Pixel coordinate grounding data:
* * *

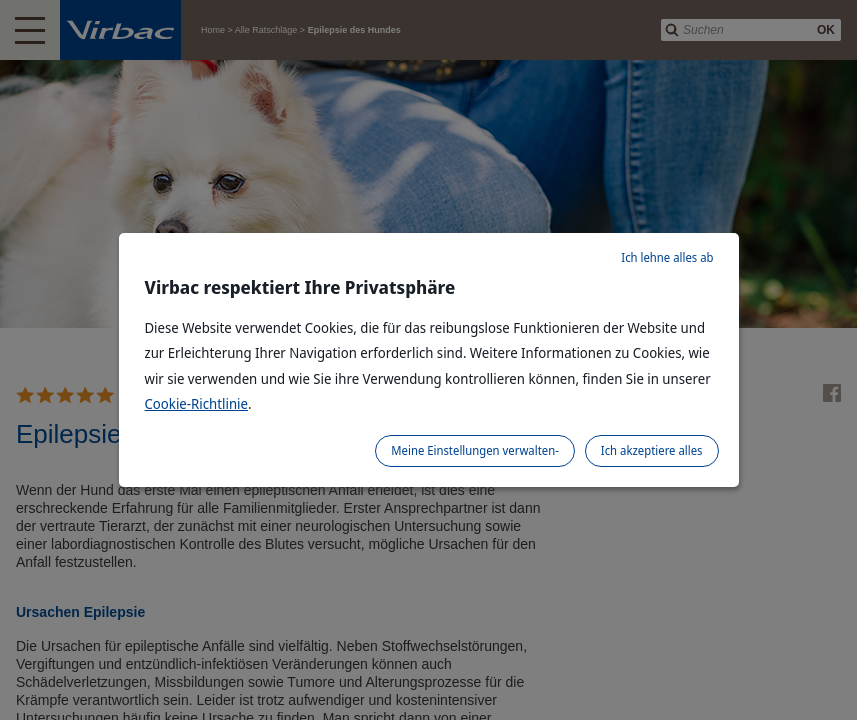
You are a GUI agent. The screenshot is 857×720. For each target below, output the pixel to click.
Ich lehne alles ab (667, 257)
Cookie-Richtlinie (197, 403)
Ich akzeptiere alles (652, 450)
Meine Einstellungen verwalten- (475, 450)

* * *

Exercise —
Reply with an exact copy of the lines running from the one containing "Ich akzeptiere alles (652, 450)" through the end of the entries above, both ends included.

Answer below —
Ich akzeptiere alles (652, 450)
Meine Einstellungen verwalten- (475, 450)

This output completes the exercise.